Two journalists are examining the quality of the state’s water protection practices.

“Our public officials are not acknowledging the truth when it comes to water contamination,” said Joshua Pribanic to an audience of 50 at Westminster College on Tuesday evening.

Pribanic and Melissa Troutman are investigative journalists for Public Herald, a nonprofit group based in Pittsburgh. Together the two have published a number of articles on the dangers of water contamination caused by fracking in Pennsylvania.

The event was hosted by the Alarm Program, an environmental education student group at Westminster that serves Mercer and Lawrence counties.

On their last national tour in 2013, Troutman and Pribanic promoted their first documentary, “Triple Divide,” which claims the Pennsylvania Department of Environmental Protection lacked proper enforcement of fracking sites.

Now, Troutman and Pribanic are presenting their second film, “Invisible Hand,” a continuation of the story which centers on water contamination complaints and the role of local-level officials and governments’ relationship with the natural gas industry. Troutman and Pribanic’s 30-month investigation was released in September 2015 and accuses the DEP of having mishandled water contamination cases across the state between 2009 and 2012.

In their first public appearance for the film, the two journalists presented nine ways in which they believe state officials are keeping reports of water contamination from reaching the public. Troutman and Pribanic claim the department’s 260 complaint reports are misleading. Other complaints, according to the journalists, have been dismissed and destroyed.

Troutman questioned the DEP’s record retention.

“The DEP has thousands of records on other issues dating back to the ‘90s, ‘80s, the ‘70s. They’re saved, microfilmed,” she said. “Why wouldn’t you (the DEP) have the complaint data aggregated? We were the first to aggregate all of it.”

Public Herald has created a searchable database, #fileroom at PublicFiles.org.

With their documentary, Troutman and Pribanic allege that the Environmental Protection Agency and DEP have put the state of Pennsylvania in a gravely dangerous position. The film tells 15 accounts of Pennsylvania home and farm owners who have had their water contamination complaints paid off or worse, completely ignored.

Pribanic compared these stories and happenings to those of Flint, Michigan. He believes a similar water crisis could occur in Pennsylvania.

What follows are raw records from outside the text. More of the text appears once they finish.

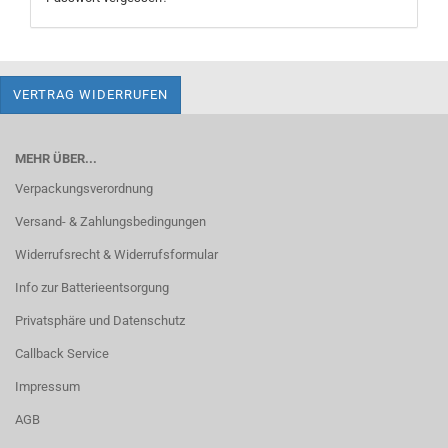
VERTRAG WIDERRUFEN
MEHR ÜBER...
Verpackungsverordnung
Versand- & Zahlungsbedingungen
Widerrufsrecht & Widerrufsformular
Info zur Batterieentsorgung
Privatsphäre und Datenschutz
Callback Service
Impressum
AGB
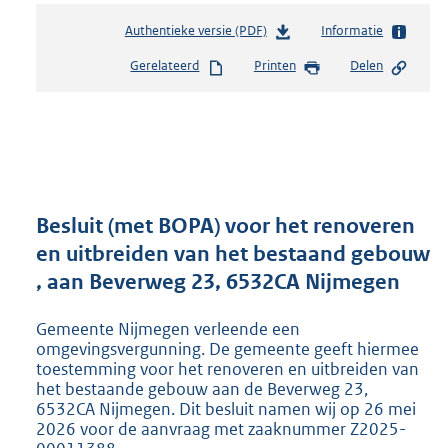
Authentieke versie (PDF)
b
Informatie
e
Gerelateerd
Printen
Delen
s
t
a
n
d
s
g
r
Besluit (met BOPA) voor het renoveren
o
en uitbreiden van het bestaand gebouw
o
, aan Beverweg 23, 6532CA Nijmegen
t
t
e
Gemeente Nijmegen verleende een
:
omgevingsvergunning. De gemeente geeft hiermee
8
toestemming voor het renoveren en uitbreiden van
het bestaande gebouw aan de Beverweg 23,
0
6532CA Nijmegen. Dit besluit namen wij op 26 mei
7
2026 voor de aanvraag met zaaknummer Z2025-
K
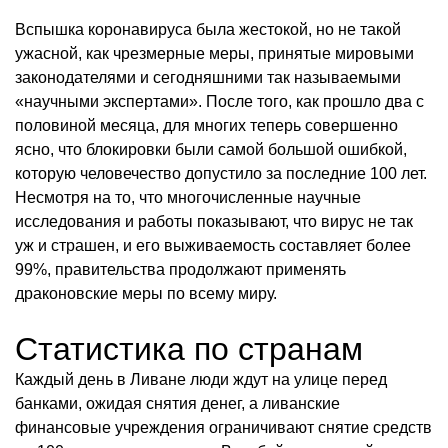
Вспышка коронавируса была жестокой, но не такой
ужасной, как чрезмерные меры, принятые мировыми
законодателями и сегодняшними так называемыми
«научными экспертами». После того, как прошло два с
половиной месяца, для многих теперь совершенно
ясно, что блокировки были самой большой ошибкой,
которую человечество допустило за последние 100 лет.
Несмотря на то, что многочисленные научные
исследования и работы показывают, что вирус не так
уж и страшен, и его выживаемость составляет более
99%, правительства продолжают применять
драконовские меры по всему миру.
Статистика по странам
Каждый день в Ливане люди ждут на улице перед
банками, ожидая снятия денег, а ливанские
финансовые учреждения ограничивают снятие средств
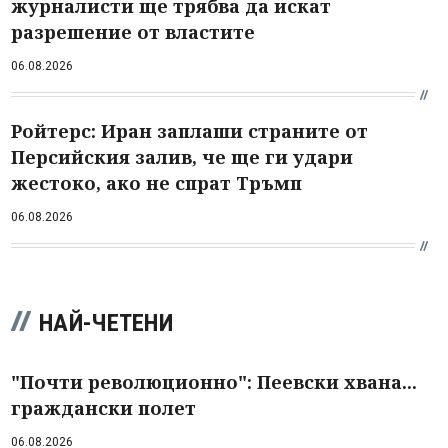
журналисти ще трябва да искат
разрешение от властите
06.08.2026
Ройтерс: Иран заплаши страните от
Персийския залив, че ще ги удари
жестоко, ако не спрат Тръмп
06.08.2026
НАЙ-ЧЕТЕНИ
"Почти революционно": Пеевски хвана...
граждански полет
06.08.2026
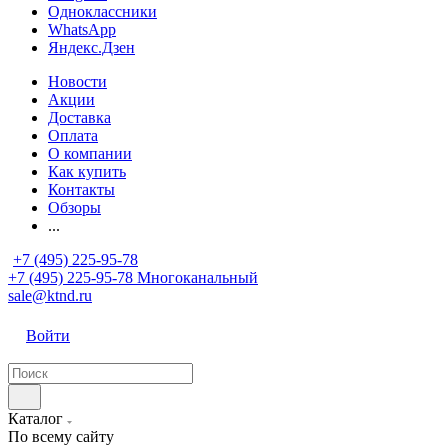
Одноклассники
WhatsApp
Яндекс.Дзен
Новости
Акции
Доставка
Оплата
О компании
Как купить
Контакты
Обзоры
...
+7 (495) 225-95-78
+7 (495) 225-95-78
Многоканальный
sale@ktnd.ru
Войти
Каталог
По всему сайту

“We just don’t have the same type of story,” he said, “it’s a different animal,” Pribanic explained that in Flint, the issue was contained to a centralized population. The total land area makes crusading for regulation of the shale extraction industry difficult.

“Pennsylvania deals with a very decentralized population. This happens to one family here, another there, and we’re seeing it rise,” he said.

“We’ve talked to so many people over the years who have been impacted,” Troutman said. “It’s important that we keep talking about this and asking people to ask these questions. There’s real people on the other side of these complaint stories.”